European polyethylene (PE) and polypropylene (PP) converters are becoming increasingly frustrated at what many see as unprecedented price volatility, as per ICIS, as they prepare themselves for another big hike in September amid a rising spot market and higher upstream pricing. PE and PP pricing has been erratic throughout 2012. Buyers face yet another big increase in September, amid soaring naphtha prices and restricted supply following a surge in demand that has seen converters restocking.
Naphtha closed the day at US$972-974/ton CIF NWE on Thursday, up from a low of US$683/ton CIF NWE during the week ending 22 June. This surge in pricing since June has sent producers searching for increases in the PE and PP markets, to recover lost margin, and buyers, whose inventories were very low, have had no choice but to comply.
In Q1-2012, low density polyethylene (LDPE) monthly prices rose by over €300/ton; by the end of June 2012, they had fallen by €200/ton; a 170/ton fall in July, rallied by the end of July, and have risen by up to €200/ton in August. Some sources are now talking of more €200/ton hikes in September, while others think a milder increase might be more appropriate. LDPE net prices are trading at around €1350-1400/ton FD (free delivered) NWE (northwest Europe) in August, from a low of €980/ton FD NWE, at the end of June.

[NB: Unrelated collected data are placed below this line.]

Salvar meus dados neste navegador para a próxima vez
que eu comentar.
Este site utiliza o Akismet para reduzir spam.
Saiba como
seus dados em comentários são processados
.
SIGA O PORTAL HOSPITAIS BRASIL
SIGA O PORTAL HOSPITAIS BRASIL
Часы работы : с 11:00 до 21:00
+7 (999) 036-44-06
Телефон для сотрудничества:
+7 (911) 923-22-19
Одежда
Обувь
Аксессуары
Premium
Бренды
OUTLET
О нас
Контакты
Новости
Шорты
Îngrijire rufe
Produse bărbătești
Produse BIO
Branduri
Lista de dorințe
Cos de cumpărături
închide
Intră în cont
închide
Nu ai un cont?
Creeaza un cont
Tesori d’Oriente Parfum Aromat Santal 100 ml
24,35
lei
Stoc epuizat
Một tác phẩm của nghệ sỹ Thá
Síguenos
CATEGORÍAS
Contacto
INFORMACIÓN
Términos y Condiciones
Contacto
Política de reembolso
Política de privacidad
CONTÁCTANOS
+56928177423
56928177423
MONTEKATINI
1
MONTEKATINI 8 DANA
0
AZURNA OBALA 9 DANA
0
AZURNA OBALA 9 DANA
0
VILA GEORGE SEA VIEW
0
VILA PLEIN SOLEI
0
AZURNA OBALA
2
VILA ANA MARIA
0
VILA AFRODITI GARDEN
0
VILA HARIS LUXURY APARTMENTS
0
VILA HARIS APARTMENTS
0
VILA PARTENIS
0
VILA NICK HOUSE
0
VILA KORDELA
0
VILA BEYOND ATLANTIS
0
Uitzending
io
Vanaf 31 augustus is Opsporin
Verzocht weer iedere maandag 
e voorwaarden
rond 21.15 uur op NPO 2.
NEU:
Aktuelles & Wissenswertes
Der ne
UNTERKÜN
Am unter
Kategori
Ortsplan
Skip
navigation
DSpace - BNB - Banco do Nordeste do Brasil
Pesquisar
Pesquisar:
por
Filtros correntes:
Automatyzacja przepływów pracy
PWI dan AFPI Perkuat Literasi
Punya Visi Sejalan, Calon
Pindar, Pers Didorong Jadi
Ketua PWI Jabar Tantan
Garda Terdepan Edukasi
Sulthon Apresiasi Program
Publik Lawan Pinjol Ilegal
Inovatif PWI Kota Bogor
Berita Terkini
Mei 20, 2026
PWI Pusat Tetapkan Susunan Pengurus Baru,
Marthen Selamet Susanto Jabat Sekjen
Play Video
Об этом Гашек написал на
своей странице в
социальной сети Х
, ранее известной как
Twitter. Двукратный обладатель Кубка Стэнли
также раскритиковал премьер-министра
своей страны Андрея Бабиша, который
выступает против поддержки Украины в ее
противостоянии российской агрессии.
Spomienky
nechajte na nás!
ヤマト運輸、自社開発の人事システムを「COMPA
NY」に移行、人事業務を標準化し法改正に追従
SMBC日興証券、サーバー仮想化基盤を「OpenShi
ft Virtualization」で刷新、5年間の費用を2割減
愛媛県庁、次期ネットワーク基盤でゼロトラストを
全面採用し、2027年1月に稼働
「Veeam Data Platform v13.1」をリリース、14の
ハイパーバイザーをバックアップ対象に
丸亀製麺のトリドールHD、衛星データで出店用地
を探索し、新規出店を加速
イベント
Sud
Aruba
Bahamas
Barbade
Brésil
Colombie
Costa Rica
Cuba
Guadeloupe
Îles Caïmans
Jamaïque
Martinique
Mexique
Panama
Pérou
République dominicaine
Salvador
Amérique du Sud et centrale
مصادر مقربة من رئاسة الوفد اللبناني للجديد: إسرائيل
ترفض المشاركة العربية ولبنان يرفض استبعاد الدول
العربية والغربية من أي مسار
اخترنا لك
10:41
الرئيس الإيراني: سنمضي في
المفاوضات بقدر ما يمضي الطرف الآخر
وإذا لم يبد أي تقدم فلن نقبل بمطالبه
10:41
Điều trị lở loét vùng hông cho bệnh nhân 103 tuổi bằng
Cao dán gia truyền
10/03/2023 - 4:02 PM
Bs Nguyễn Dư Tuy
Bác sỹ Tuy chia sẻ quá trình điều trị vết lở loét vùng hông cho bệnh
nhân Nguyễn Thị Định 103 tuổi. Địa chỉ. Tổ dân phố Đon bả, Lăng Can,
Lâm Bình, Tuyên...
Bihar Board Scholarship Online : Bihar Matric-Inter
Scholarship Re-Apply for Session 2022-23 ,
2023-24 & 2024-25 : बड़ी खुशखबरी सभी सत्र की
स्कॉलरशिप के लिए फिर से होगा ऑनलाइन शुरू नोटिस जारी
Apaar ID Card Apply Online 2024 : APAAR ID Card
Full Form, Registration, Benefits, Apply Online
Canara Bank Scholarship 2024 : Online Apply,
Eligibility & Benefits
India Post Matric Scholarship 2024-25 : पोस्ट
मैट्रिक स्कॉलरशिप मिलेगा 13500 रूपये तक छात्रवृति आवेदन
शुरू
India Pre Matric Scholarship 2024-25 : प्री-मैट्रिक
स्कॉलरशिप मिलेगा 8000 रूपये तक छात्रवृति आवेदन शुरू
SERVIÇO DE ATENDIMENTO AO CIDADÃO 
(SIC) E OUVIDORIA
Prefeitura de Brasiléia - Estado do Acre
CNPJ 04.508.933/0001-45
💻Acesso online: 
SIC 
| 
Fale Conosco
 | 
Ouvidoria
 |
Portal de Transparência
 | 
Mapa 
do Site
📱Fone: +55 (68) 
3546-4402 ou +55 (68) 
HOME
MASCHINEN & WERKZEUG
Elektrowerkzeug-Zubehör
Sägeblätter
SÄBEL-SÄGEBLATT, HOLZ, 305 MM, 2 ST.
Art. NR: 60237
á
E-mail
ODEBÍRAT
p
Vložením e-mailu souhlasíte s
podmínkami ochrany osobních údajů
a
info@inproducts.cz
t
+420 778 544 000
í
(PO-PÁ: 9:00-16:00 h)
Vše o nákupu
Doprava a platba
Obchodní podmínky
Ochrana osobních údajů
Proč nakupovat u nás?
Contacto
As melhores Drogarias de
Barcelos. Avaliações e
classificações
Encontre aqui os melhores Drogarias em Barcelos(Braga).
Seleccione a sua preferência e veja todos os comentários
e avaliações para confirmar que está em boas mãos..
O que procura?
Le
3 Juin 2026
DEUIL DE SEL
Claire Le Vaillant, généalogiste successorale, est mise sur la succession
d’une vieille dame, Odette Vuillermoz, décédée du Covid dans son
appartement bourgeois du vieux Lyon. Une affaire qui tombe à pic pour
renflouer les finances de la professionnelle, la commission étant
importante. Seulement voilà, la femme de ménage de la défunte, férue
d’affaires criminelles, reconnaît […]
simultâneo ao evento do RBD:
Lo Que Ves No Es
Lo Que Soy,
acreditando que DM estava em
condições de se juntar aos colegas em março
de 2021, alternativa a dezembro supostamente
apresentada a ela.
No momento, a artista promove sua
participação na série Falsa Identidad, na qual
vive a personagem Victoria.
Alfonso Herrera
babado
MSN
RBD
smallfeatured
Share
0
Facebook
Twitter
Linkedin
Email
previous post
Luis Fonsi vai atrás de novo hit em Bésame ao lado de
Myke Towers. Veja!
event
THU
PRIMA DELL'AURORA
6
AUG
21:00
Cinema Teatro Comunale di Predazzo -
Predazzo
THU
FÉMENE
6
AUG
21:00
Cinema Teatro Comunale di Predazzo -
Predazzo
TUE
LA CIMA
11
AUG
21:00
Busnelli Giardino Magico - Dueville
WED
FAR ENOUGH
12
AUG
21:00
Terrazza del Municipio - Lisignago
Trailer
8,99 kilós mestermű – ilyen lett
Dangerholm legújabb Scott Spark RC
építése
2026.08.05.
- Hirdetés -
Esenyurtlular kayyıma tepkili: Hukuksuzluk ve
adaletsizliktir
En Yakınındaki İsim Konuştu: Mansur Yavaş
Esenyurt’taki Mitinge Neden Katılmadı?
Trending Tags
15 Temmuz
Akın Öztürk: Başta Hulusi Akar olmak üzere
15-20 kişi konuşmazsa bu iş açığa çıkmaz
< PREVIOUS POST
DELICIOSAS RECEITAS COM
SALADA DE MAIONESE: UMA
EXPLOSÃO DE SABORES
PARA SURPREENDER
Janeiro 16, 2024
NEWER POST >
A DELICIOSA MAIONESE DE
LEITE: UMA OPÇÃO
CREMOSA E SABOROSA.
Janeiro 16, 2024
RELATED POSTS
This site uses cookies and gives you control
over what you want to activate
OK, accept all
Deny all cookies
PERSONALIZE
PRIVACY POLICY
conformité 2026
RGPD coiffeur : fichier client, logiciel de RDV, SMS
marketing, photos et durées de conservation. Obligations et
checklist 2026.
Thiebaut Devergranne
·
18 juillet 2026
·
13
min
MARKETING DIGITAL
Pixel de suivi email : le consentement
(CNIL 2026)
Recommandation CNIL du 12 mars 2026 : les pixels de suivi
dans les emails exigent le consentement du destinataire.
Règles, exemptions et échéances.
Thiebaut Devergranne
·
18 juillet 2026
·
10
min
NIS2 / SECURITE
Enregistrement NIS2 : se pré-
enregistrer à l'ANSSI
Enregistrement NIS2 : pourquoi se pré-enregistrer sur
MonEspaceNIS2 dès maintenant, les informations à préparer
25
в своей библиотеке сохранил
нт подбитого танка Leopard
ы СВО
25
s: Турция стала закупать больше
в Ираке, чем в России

Similarly PP homopolymer injection net spot prices were at €1000/ton FD NWE, and are now approaching the €1300/ton FD NWE level.
Buyers find it difficult to cope with the volatile prices and pass them on the end users. Producers, however, say they cannot continue to supply polymer at current levels without losing money, so increases are inevitable. To procure extra quantities ahead of September has been out of the question for all buyers.
“Fundamental demand is not there,” said a buyer. “This is all a matter of inventory.”
So if everybody is aware of the danger of the current delicate price situation, will measures be brought in to ensure that another big price swing doesn’t take place when cracker margins begin to improve again, or will improved margins prove too tempting for cracker operators?